• PROBLEM STATEMENT
Set every entry down again, unchanged, picture-free.

• SOURCE DATA
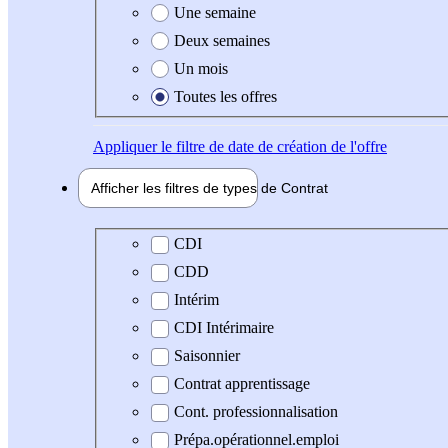
Une semaine
Deux semaines
Un mois
Toutes les offres
Appliquer
le filtre de date de création de l'offre
Afficher les filtres de types de
Contrat
Type de contrat
CDI
CDD
Intérim
CDI Intérimaire
Saisonnier
Contrat apprentissage
Cont. professionnalisation
Prépa.opérationnel.emploi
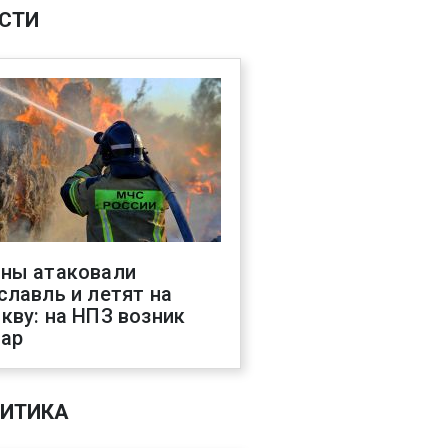
СТИ
ны атаковали
славль и летят на
кву: на НПЗ возник
ар
ИТИКА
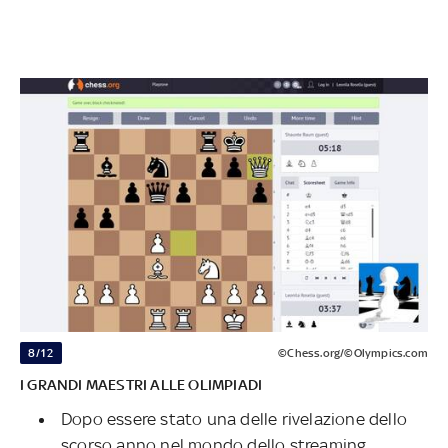
8/12
©Chess.org/©Olympics.com
I GRANDI MAESTRI ALLE OLIMPIADI
Dopo essere stato una delle rivelazione dello
scorso anno nel mondo dello streaming,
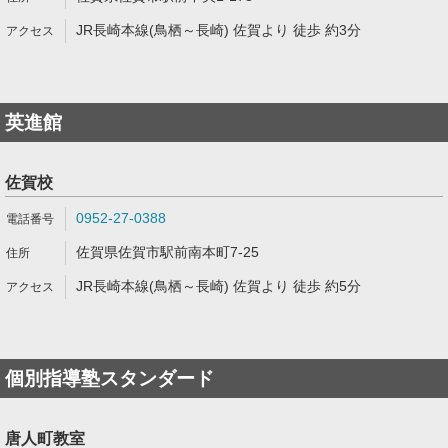
JR長崎本線(鳥栖～長崎) 佐賀より 徒歩 約3分
英進館
佐賀校
0952-27-0388
佐賀県佐賀市駅前南本町7-25
JR長崎本線(鳥栖～長崎) 佐賀より 徒歩 約5分
個別指導塾スタンダード
唐人町教室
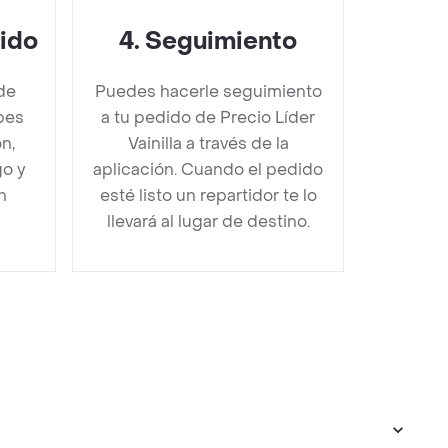
dido
4
.
Seguimiento
de
Puedes hacerle seguimiento
ebes
a tu pedido de Precio Líder
n,
Vainilla a través de la
go y
aplicación. Cuando el pedido
n
esté listo un repartidor te lo
llevará al lugar de destino.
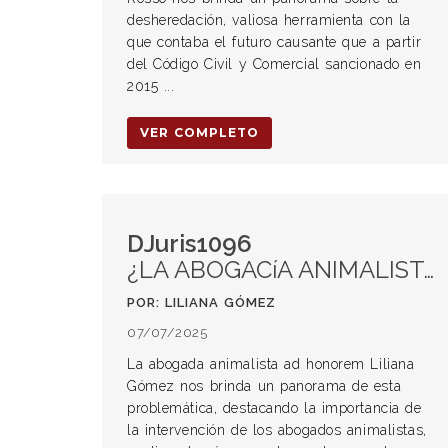
desheredación, valiosa herramienta con la
que contaba el futuro causante que a partir
del Código Civil y Comercial sancionado en
2015 ...
VER COMPLETO
DJuris1096
¿LA ABOGACíA ANIMALISTA ES UNA MODA?
POR: LILIANA GÓMEZ
07/07/2025
La abogada animalista ad honorem Liliana
Gómez nos brinda un panorama de esta
problemática, destacando la importancia de
la intervención de los abogados animalistas,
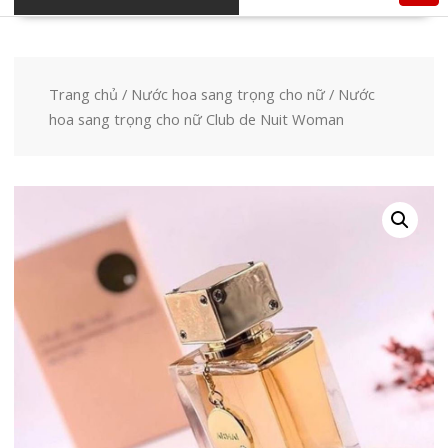
Trang chủ
/
Nước hoa sang trọng cho nữ
/ Nước
hoa sang trọng cho nữ Club de Nuit Woman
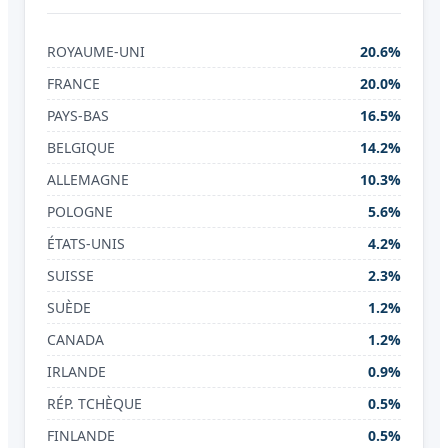
ROYAUME-UNI
20.6%
FRANCE
20.0%
PAYS-BAS
16.5%
BELGIQUE
14.2%
ALLEMAGNE
10.3%
POLOGNE
5.6%
ÉTATS-UNIS
4.2%
SUISSE
2.3%
SUÈDE
1.2%
CANADA
1.2%
IRLANDE
0.9%
RÉP. TCHÈQUE
0.5%
FINLANDE
0.5%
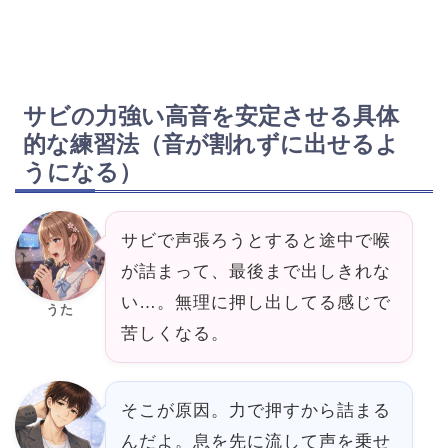
サビの力強い高音を安定させる具体
的な練習法（音が割れずに出せるよ
うになる）
サビで声張ろうとすると途中で喉
が詰まって、最後まで出しきれな
い…。無理に押し出してる感じで
うた
苦しくなる。
そこが原因。力で押すから詰まる
んだよ。息を先に流して声を乗せ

• RESPONSE AREA
Une semaine
Deux semaines
Un mois
Toutes les offres
Appliquer
le filtre de date de création de l'offre
Afficher les filtres de types de
Contrat
Type de contrat
CDI
CDD
Intérim
CDI Intérimaire
Saisonnier
Contrat apprentissage
Cont. professionnalisation
Prépa.opérationnel.emploi
СТИ
ны атаковали
славль и летят на
кву: на НПЗ возник
ар
ИТИКА
8/12
©Chess.org/©Olympics.com
I GRANDI MAESTRI ALLE OLIMPIADI
Dopo essere stato una delle rivelazione dello
scorso anno nel mondo dello streaming,
JR長崎本線(鳥栖～長崎) 佐賀より 徒歩 約3分
英進館
佐賀校
0952-27-0388
佐賀県佐賀市駅前南本町7-25
JR長崎本線(鳥栖～長崎) 佐賀より 徒歩 約5分
個別指導塾スタンダード
唐人町教室
dido
4
.
Seguimiento
de
Puedes hacerle seguimiento
ebes
a tu pedido de Precio Líder
n,
Vainilla a través de la
go y
aplicación. Cuando el pedido
n
esté listo un repartidor te lo
llevará al lugar de destino.
desheredación, valiosa herramienta con la
que contaba el futuro causante que a partir
del Código Civil y Comercial sancionado en
2015 ...
VER COMPLETO
DJuris1096
¿LA ABOGACíA ANIMALISTA ES UNA MODA?
POR: LILIANA GÓMEZ
07/07/2025
La abogada animalista ad honorem Liliana
Gómez nos brinda un panorama de esta
problemática, destacando la importancia de
la intervención de los abogados animalistas,
Trang chủ
/
Nước hoa sang trọng cho nữ
/ Nước
hoa sang trọng cho nữ Club de Nuit Woman
ROYAUME-UNI
20.6%
FRANCE
20.0%
PAYS-BAS
16.5%
BELGIQUE
14.2%
ALLEMAGNE
10.3%
POLOGNE
5.6%
ÉTATS-UNIS
4.2%
SUISSE
2.3%
SUÈDE
1.2%
CANADA
1.2%
IRLANDE
0.9%
RÉP. TCHÈQUE
0.5%
FINLANDE
0.5%
サビの力強い高音を安定させる具体
的な練習法（音が割れずに出せるよ
うになる）
サビで声張ろうとすると途中で喉
が詰まって、最後まで出しきれな
い…。無理に押し出してる感じで
うた
苦しくなる。
そこが原因。力で押すから詰まる
んだよ。息を先に流して声を乗せ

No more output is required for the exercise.